Tatapan Neira tajam meneliti wajah Grifson, memastikan kalau tebakannya benar bahwa Grifson tidak pernah tidur untuk menjaganya, tapi laki-laki tersebut begitu segar pagi ini dari pada ketika ia mengawalnya saat sebelum acara pesta untuk menemukan baju yang akan dipakainya.
Sejenak kepala Grifson bergerak menatap pintu kamar hotel yang terbuka, menyaksikan Marco yang meminta izin masuk dan sekarang berdiri tegak dihadapanya. Marco berbadan tinggi, tapi tidak lebih tinggi dari Grifson, wajahnya tegas, tatapan matanya seolah sangat dikenal Neira.
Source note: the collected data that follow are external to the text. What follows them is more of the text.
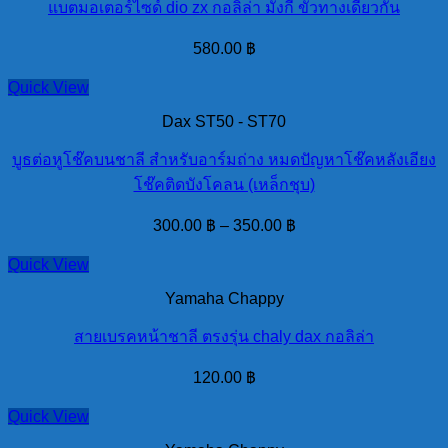
แบตมอเตอร์ไซด์ dio zx กอลิล่า มั้งกี้ ขั้วทางเดียวกัน
580.00
฿
Quick View
Dax ST50 - ST70
บูธต่อหูโช๊คบนชาลี สำหรับอาร์มถ่าง หมดปัญหาโช๊คหลังเอียง
โช๊คติดบังโคลน (เหล็กชุบ)
300.00
฿
–
350.00
฿
Quick View
Yamaha Chappy
สายเบรคหน้าชาลี ตรงรุ่น chaly dax กอลิล่า
120.00
฿
Quick View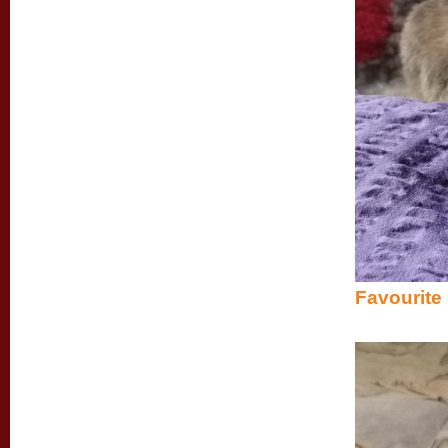
Favourite 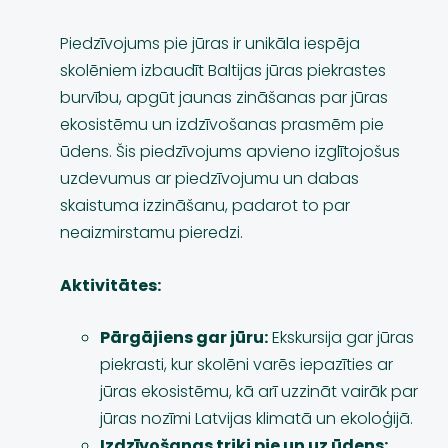
Piedzīvojums pie jūras ir unikāla iespēja
skolēniem izbaudīt Baltijas jūras piekrastes
burvību, apgūt jaunas zināšanas par jūras
ekosistēmu un izdzīvošanas prasmēm pie
ūdens. Šis piedzīvojums apvieno izglītojošus
uzdevumus ar piedzīvojumu un dabas
skaistuma izzināšanu, padarot to par
neaizmirstamu pieredzi.
Aktivitātes:
Pārgājiens gar jūru:
Ekskursija gar jūras
piekrasti, kur skolēni varēs iepazīties ar
jūras ekosistēmu, kā arī uzzināt vairāk par
jūras nozīmi Latvijas klimatā un ekoloģijā.
Izdzīvošanas triki pie un uz ūdens: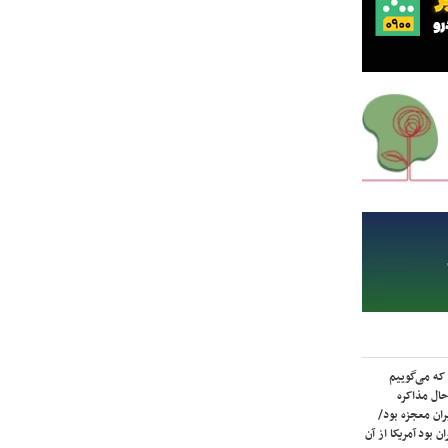
که می‌گوییم
حال مذاکره
ران معجزه بود/
ن بود آمریکا از آن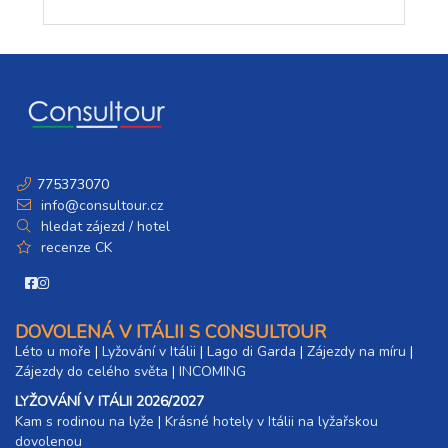
775373070
info@consultour.cz
hledat zájezd / hotel
recenze CK
DOVOLENÁ V ITÁLII S CONSULTOUR
Léto u moře
|
Lyžování v Itálii
|
Lago di Garda
|
Zájezdy na míru
|
Zájezdy do celého světa
|
INCOMING
LYŽOVÁNÍ V ITÁLII 2026/2027
Kam s rodinou na lyže
|​
Krásné hotely v Itálii na lyžařskou
dovolenou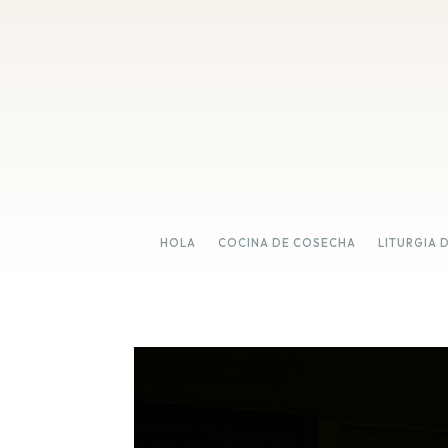
HOLA
COCINA DE COSECHA
LITURGIA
Saat Marco mengantarnya pulang ke rumah kosan waktu itu Neira tidak sempat untuk meneliti laki-laki tersebut.
" Lebih baik anda tidak membiarkan Marco untuk jauh dari anda nanti" Ucap Grifson sebelum melepas mereka pergi. Mengaburkan ingatan Neira tentang sosok yang mirip dengan Marco.
Dan entah mengapa Neira hanya diam saja tanpa membantah saat Marco membawanya pergi untuk kembali menemui Edward Maulana.
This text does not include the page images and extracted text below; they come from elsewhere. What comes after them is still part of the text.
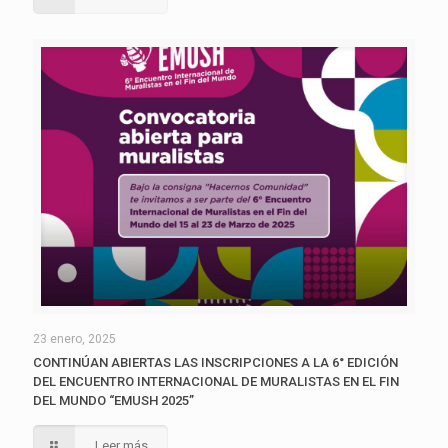
23 enero, 2025
CONTINÚAN ABIERTAS LAS INSCRIPCIONES A LA 6° EDICIÓN
DEL ENCUENTRO INTERNACIONAL DE MURALISTAS EN EL FIN
DEL MUNDO “EMUSH 2025”
Leer más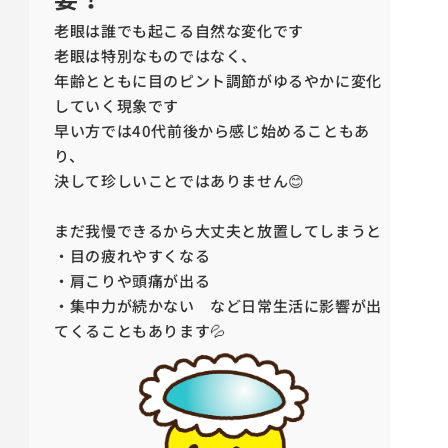
老眼は誰でも起こる自然な変化です
老眼は特別なものではなく、
年齢とともに目のピント調節がゆるやかに変化
していく現象です
早い方では40代前後から感じ始めることもあ
り、
決して珍しいことではありません😊
まだ我慢できるから大丈夫と放置してしまうと
・目の疲れやすくなる
・肩こりや頭痛が出る
・集中力が続かない など日常生活に影響が出
てくることもあります💦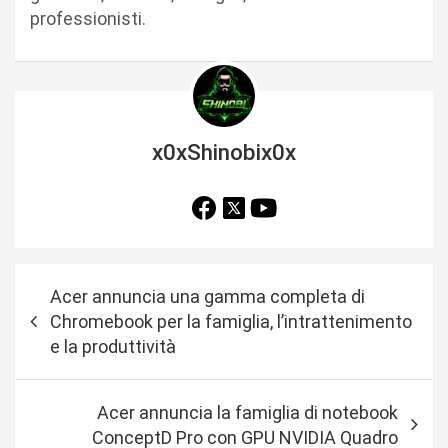
professionisti.
x0xShinobix0x
N
Acer annuncia una gamma completa di
a
Chromebook per la famiglia, l’intrattenimento
v
e la produttività
i
g
Acer annuncia la famiglia di notebook
a
ConceptD Pro con GPU NVIDIA Quadro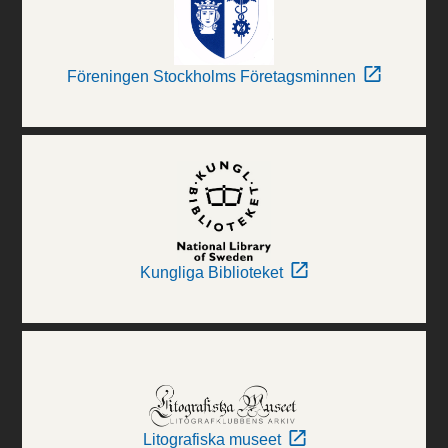
Föreningen Stockholms Företagsminnen
Kungliga Biblioteket
Litografiska museet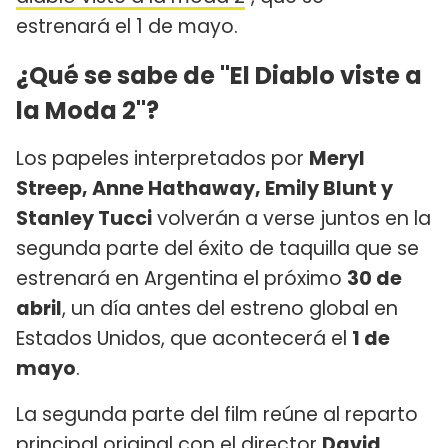
estrenará el 1 de mayo.
¿Qué se sabe de "El Diablo viste a
la Moda 2"?
Los papeles interpretados por
Meryl
Streep, Anne Hathaway, Emily Blunt y
Stanley Tucci
volverán a verse juntos en la
segunda parte del éxito de taquilla que se
estrenará en Argentina el próximo
30 de
abril
, un día antes del estreno global en
Estados Unidos, que acontecerá el
1 de
mayo
.
La segunda parte del film reúne al reparto
principal original con el director
David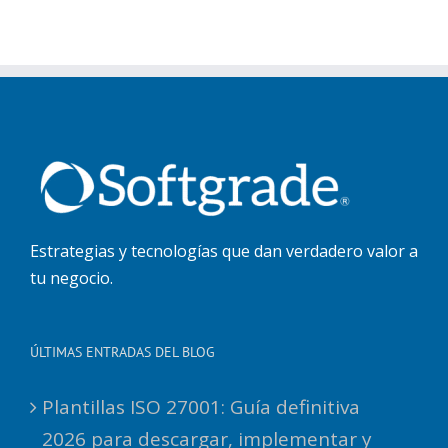
Estrategias y tecnologías que dan verdadero valor a
tu negocio.
ÚLTIMAS ENTRADAS DEL BLOG
Plantillas ISO 27001: Guía definitiva
2026 para descargar, implementar y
Suasana terasa kaku saat Marco dan Edward saling berhadapan di sebuah ruangan VIP sebuah resto mewah yang entah, Neira tidak tahu persis dimana letak resto tersebut. Yang pasti ruangan tersebut sangat tertutup sehingga orang-orang tertentu saja yang bisa datang kesana dan itu membuat dada Neira begitu sesak karena tidak terbiasa.
" Anda? Dengan siapa?" Edward masih duduk di kursi dengan hidangan pembuka yang sudah tersedia di meja. Dari raut wajahnya sepertinya ia sangat mengenal Marco, tapi keterkejutan begitu nampak diwajah itu saat melihat kepala kecil Neira menyembul dari balik punggung Marco. Dan itu meyakinkan Neira bahwa kedatangan mereka yang tanpa janji ataupun undangan Itu tidak diharapkan.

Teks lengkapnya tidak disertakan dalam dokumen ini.